For the entries that follow, count the lines containing the string "filter" and write only the number.

> _Given records_
________________________________________

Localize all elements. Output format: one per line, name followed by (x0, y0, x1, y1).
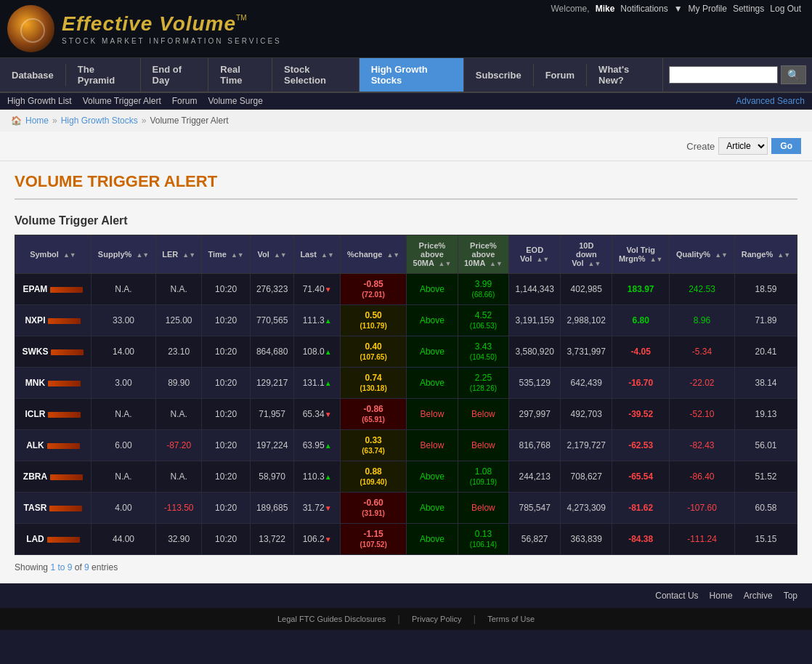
sub-nav: High Growth List Volume Trigger Alert Fo… (0, 93, 812, 110)
header: Effective Volume TM STOCK MARKET INFORMA… (0, 0, 812, 58)
logout-link[interactable]: Log Out (770, 4, 801, 14)
footer-privacy[interactable]: Privacy Policy (412, 615, 461, 623)
th-vol[interactable]: Vol ▲▼ (250, 235, 293, 274)
subnav-high-growth-list[interactable]: High Growth List (7, 96, 72, 106)
table-container: Symbol ▲▼ Supply% ▲▼ LER ▲▼ Time ▲▼ Vol … (15, 235, 797, 555)
table-row: MNK3.0089.9010:20129,217131.1▲0.74(130.1… (15, 368, 797, 399)
nav-real-time[interactable]: Real Time (208, 58, 272, 92)
th-supply[interactable]: Supply% ▲▼ (91, 235, 155, 274)
th-pchange[interactable]: %change ▲▼ (341, 235, 407, 274)
th-eodvol[interactable]: EODVol ▲▼ (509, 235, 561, 274)
footer-main: Contact Us Home Archive Top (0, 583, 812, 608)
search-input[interactable] (669, 66, 778, 84)
data-table: Symbol ▲▼ Supply% ▲▼ LER ▲▼ Time ▲▼ Vol … (15, 235, 797, 555)
table-row: LAD44.0032.9010:2013,722106.2▼-1.15(107.… (15, 524, 797, 555)
breadcrumb-sep1: » (52, 116, 57, 126)
footer-sep2: | (474, 614, 476, 624)
footer-sep1: | (397, 614, 399, 624)
search-button[interactable]: 🔍 (781, 65, 806, 84)
nav-subscribe[interactable]: Subscribe (464, 64, 534, 86)
table-row: TASR4.00-113.5010:20189,68531.72▼-0.60(3… (15, 493, 797, 524)
footer-links: Legal FTC Guides Disclosures | Privacy P… (0, 608, 812, 630)
footer-legal[interactable]: Legal FTC Guides Disclosures (277, 615, 386, 623)
subnav-forum[interactable]: Forum (172, 96, 198, 106)
th-tendown[interactable]: 10DdownVol ▲▼ (561, 235, 612, 274)
th-price50ma[interactable]: Price%above50MA ▲▼ (407, 235, 458, 274)
th-quality[interactable]: Quality% ▲▼ (670, 235, 735, 274)
breadcrumb-sep2: » (142, 116, 147, 126)
th-symbol[interactable]: Symbol ▲▼ (15, 235, 92, 274)
footer-archive[interactable]: Archive (744, 591, 773, 601)
logo-text: Effective Volume TM STOCK MARKET INFORMA… (62, 12, 282, 45)
advanced-search-link[interactable]: Advanced Search (736, 96, 805, 106)
entries-total: 9 (84, 562, 89, 572)
th-voltrig[interactable]: Vol TrigMrgn% ▲▼ (612, 235, 670, 274)
table-row: SWKS14.0023.1010:20864,680108.0▲0.40(107… (15, 336, 797, 368)
breadcrumb-section[interactable]: High Growth Stocks (61, 116, 138, 126)
subnav-volume-trigger-alert[interactable]: Volume Trigger Alert (83, 96, 161, 106)
page-title: VOLUME TRIGGER ALERT (15, 172, 797, 200)
nav-pyramid[interactable]: The Pyramid (66, 58, 141, 92)
th-last[interactable]: Last ▲▼ (294, 235, 341, 274)
th-price10ma[interactable]: Price%above10MA ▲▼ (458, 235, 508, 274)
entries-range: 1 to 9 (50, 562, 72, 572)
user-name: Mike (596, 4, 615, 14)
subnav-volume-surge[interactable]: Volume Surge (208, 96, 262, 106)
table-body: EPAMN.A.N.A.10:20276,32371.40▼-0.85(72.0… (15, 274, 797, 555)
th-ler[interactable]: LER ▲▼ (156, 235, 202, 274)
logo-sub: STOCK MARKET INFORMATION SERVICES (62, 37, 282, 45)
breadcrumb: 🏠 Home » High Growth Stocks » Volume Tri… (0, 110, 812, 131)
table-row: NXPI33.00125.0010:20770,565111.3▲0.50(11… (15, 305, 797, 336)
nav-high-growth-stocks[interactable]: High Growth Stocks (360, 58, 464, 92)
entries-info: Showing 1 to 9 of 9 entries (15, 562, 797, 572)
breadcrumb-current: Volume Trigger Alert (150, 116, 228, 126)
create-go-button[interactable]: Go (771, 138, 801, 154)
nav-whats-new[interactable]: What's New? (587, 58, 663, 92)
nav-end-of-day[interactable]: End of Day (141, 58, 209, 92)
logo-main: Effective Volume (62, 12, 236, 36)
notifications-link[interactable]: Notifications (620, 4, 667, 14)
logo-tm: TM (236, 14, 246, 22)
nav-forum[interactable]: Forum (534, 64, 587, 86)
footer-contact[interactable]: Contact Us (655, 591, 698, 601)
home-icon: 🏠 (11, 116, 22, 126)
settings-link[interactable]: Settings (733, 4, 764, 14)
table-row: EPAMN.A.N.A.10:20276,32371.40▼-0.85(72.0… (15, 274, 797, 305)
main-nav: Database The Pyramid End of Day Real Tim… (0, 58, 812, 93)
nav-database[interactable]: Database (0, 64, 66, 86)
logo-image (7, 5, 54, 52)
sub-nav-links: High Growth List Volume Trigger Alert Fo… (7, 96, 263, 106)
table-header-row: Symbol ▲▼ Supply% ▲▼ LER ▲▼ Time ▲▼ Vol … (15, 235, 797, 274)
footer-home[interactable]: Home (710, 591, 733, 601)
create-bar: Create Article Go (0, 131, 812, 161)
table-row: ZBRAN.A.N.A.10:2058,970110.3▲0.88(109.40… (15, 461, 797, 493)
table-row: ICLRN.A.N.A.10:2071,95765.34▼-0.86(65.91… (15, 399, 797, 430)
content: VOLUME TRIGGER ALERT Volume Trigger Aler… (0, 161, 812, 583)
welcome-text: Welcome, (551, 4, 590, 14)
profile-link[interactable]: My Profile (689, 4, 727, 14)
nav-search-area: 🔍 (663, 62, 812, 87)
section-title: Volume Trigger Alert (15, 214, 797, 227)
notifications-arrow: ▼ (674, 4, 683, 14)
logo-area: Effective Volume TM STOCK MARKET INFORMA… (0, 5, 282, 52)
footer-terms[interactable]: Terms of Use (487, 615, 535, 623)
footer-top[interactable]: Top (784, 591, 797, 601)
nav-stock-selection[interactable]: Stock Selection (272, 58, 360, 92)
table-row: ALK6.00-87.2010:20197,22463.95▲0.33(63.7… (15, 430, 797, 461)
user-nav: Welcome, Mike Notifications ▼ My Profile… (551, 0, 813, 14)
th-time[interactable]: Time ▲▼ (202, 235, 251, 274)
th-range[interactable]: Range% ▲▼ (734, 235, 797, 274)
create-select[interactable]: Article (718, 137, 768, 155)
create-label: Create (686, 141, 715, 152)
breadcrumb-home[interactable]: Home (25, 116, 49, 126)
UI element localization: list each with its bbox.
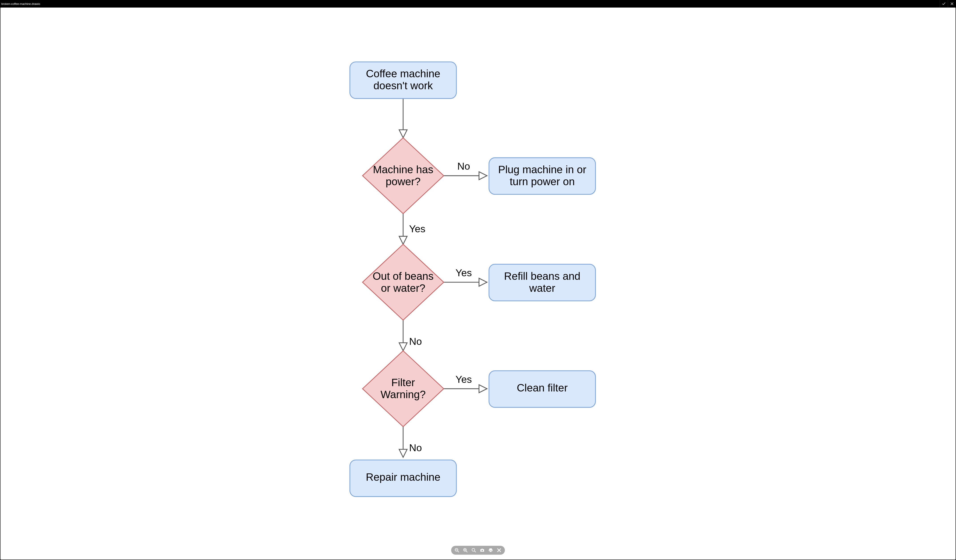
arrowhead-icon bbox=[479, 278, 487, 286]
edge-label-filter-no: No bbox=[409, 442, 422, 453]
zoom-fit-button[interactable] bbox=[471, 547, 476, 553]
print-icon bbox=[488, 548, 493, 553]
titlebar: broken-coffee-machine.drawio bbox=[0, 0, 956, 8]
node-refill-text-l1: Refill beans and bbox=[504, 270, 580, 282]
arrowhead-icon bbox=[399, 236, 407, 244]
confirm-button[interactable] bbox=[940, 0, 948, 8]
svg-point-9 bbox=[481, 550, 483, 551]
close-viewer-button[interactable] bbox=[497, 547, 502, 553]
zoom-out-icon bbox=[454, 548, 459, 553]
node-start-text-l2: doesn't work bbox=[373, 80, 433, 91]
camera-icon bbox=[480, 548, 485, 553]
titlebar-filename: broken-coffee-machine.drawio bbox=[0, 2, 940, 6]
diagram-canvas[interactable]: No Yes Yes No Yes No Coffee machine does… bbox=[0, 8, 956, 560]
edge-label-beans-yes: Yes bbox=[456, 267, 472, 278]
arrowhead-icon bbox=[479, 171, 487, 179]
arrowhead-icon bbox=[399, 130, 407, 138]
zoom-out-button[interactable] bbox=[454, 547, 459, 553]
node-beans-text-l2: or water? bbox=[381, 282, 425, 294]
edge-label-filter-yes: Yes bbox=[456, 374, 472, 385]
arrowhead-icon bbox=[479, 385, 487, 393]
svg-line-4 bbox=[466, 551, 467, 552]
svg-line-8 bbox=[475, 551, 476, 552]
node-beans-text-l1: Out of beans bbox=[373, 270, 434, 282]
svg-rect-12 bbox=[489, 551, 492, 552]
check-icon bbox=[942, 2, 945, 6]
arrowhead-icon bbox=[399, 449, 407, 457]
magnifier-icon bbox=[471, 548, 476, 553]
node-plug-text-l1: Plug machine in or bbox=[498, 164, 586, 175]
edge-label-power-yes: Yes bbox=[409, 223, 425, 234]
arrowhead-icon bbox=[399, 343, 407, 351]
flowchart-svg: No Yes Yes No Yes No Coffee machine does… bbox=[0, 8, 956, 560]
node-filter-text-l2: Warning? bbox=[381, 389, 426, 400]
node-plug-text-l2: turn power on bbox=[510, 176, 575, 187]
svg-line-1 bbox=[458, 551, 459, 552]
node-power-text-l1: Machine has bbox=[373, 164, 433, 175]
close-x-icon bbox=[497, 548, 501, 552]
node-start-text-l1: Coffee machine bbox=[366, 68, 440, 80]
print-button[interactable] bbox=[488, 547, 493, 553]
node-power-text-l2: power? bbox=[386, 176, 420, 187]
viewer-toolbar bbox=[451, 546, 505, 555]
node-clean-text: Clean filter bbox=[517, 382, 568, 394]
zoom-in-icon bbox=[463, 548, 468, 553]
node-filter-text-l1: Filter bbox=[391, 377, 415, 389]
edge-label-beans-no: No bbox=[409, 336, 422, 347]
zoom-in-button[interactable] bbox=[463, 547, 468, 553]
node-refill-text-l2: water bbox=[529, 282, 555, 294]
close-window-button[interactable] bbox=[948, 0, 956, 8]
node-repair-text: Repair machine bbox=[366, 471, 440, 483]
edge-label-power-no: No bbox=[458, 160, 470, 172]
export-image-button[interactable] bbox=[480, 547, 485, 553]
close-icon bbox=[950, 2, 954, 5]
svg-rect-10 bbox=[489, 549, 492, 549]
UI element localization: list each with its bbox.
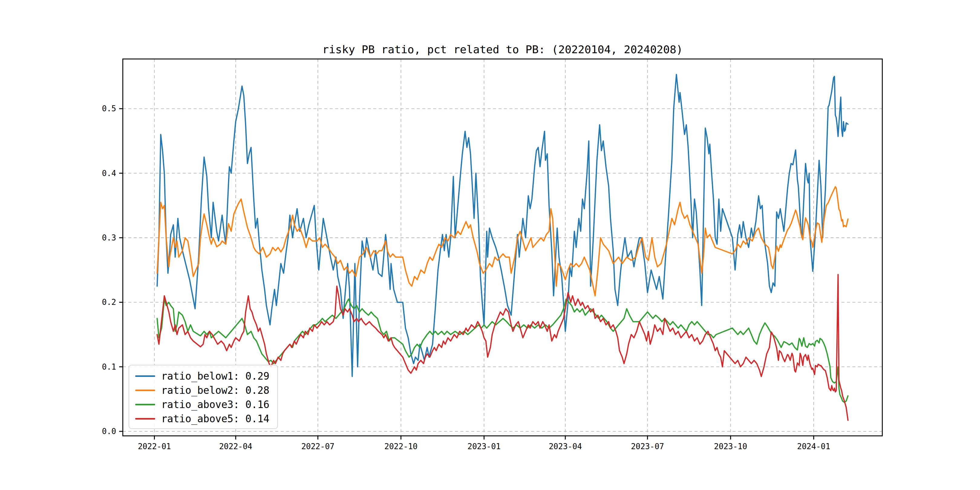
legend-line-swatch xyxy=(135,375,155,377)
y-axis-tick-label: 0.1 xyxy=(102,362,116,371)
y-axis-tick-label: 0.2 xyxy=(102,298,116,307)
legend-line-swatch xyxy=(135,418,155,420)
legend-label: ratio_above3: 0.16 xyxy=(161,398,269,412)
legend-label: ratio_above5: 0.14 xyxy=(161,412,269,426)
x-axis-tick-label: 2024-01 xyxy=(797,442,830,451)
legend-item-ratio_below1: ratio_below1: 0.29 xyxy=(135,369,269,383)
y-axis-tick-label: 0.0 xyxy=(102,427,116,436)
x-axis-tick-label: 2022-01 xyxy=(138,442,171,451)
x-axis-tick-label: 2023-01 xyxy=(468,442,501,451)
x-axis-tick-label: 2023-10 xyxy=(714,442,748,451)
x-axis-tick-label: 2023-04 xyxy=(549,442,582,451)
y-axis-tick-label: 0.5 xyxy=(102,104,116,113)
y-axis-tick-label: 0.4 xyxy=(102,169,116,178)
y-axis-tick-label: 0.3 xyxy=(102,233,116,242)
legend-item-ratio_below2: ratio_below2: 0.28 xyxy=(135,383,269,398)
x-axis-tick-label: 2022-04 xyxy=(219,442,252,451)
legend-item-ratio_above5: ratio_above5: 0.14 xyxy=(135,412,269,426)
legend-label: ratio_below2: 0.28 xyxy=(161,383,269,398)
x-axis-tick-label: 2022-07 xyxy=(301,442,334,451)
x-axis-tick-label: 2022-10 xyxy=(385,442,418,451)
legend-line-swatch xyxy=(135,404,155,405)
x-axis-tick-label: 2023-07 xyxy=(631,442,664,451)
legend-item-ratio_above3: ratio_above3: 0.16 xyxy=(135,398,269,412)
legend-label: ratio_below1: 0.29 xyxy=(161,369,269,383)
legend: ratio_below1: 0.29ratio_below2: 0.28rati… xyxy=(129,365,278,429)
legend-line-swatch xyxy=(135,390,155,391)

________________________________________

> _Expected output_
5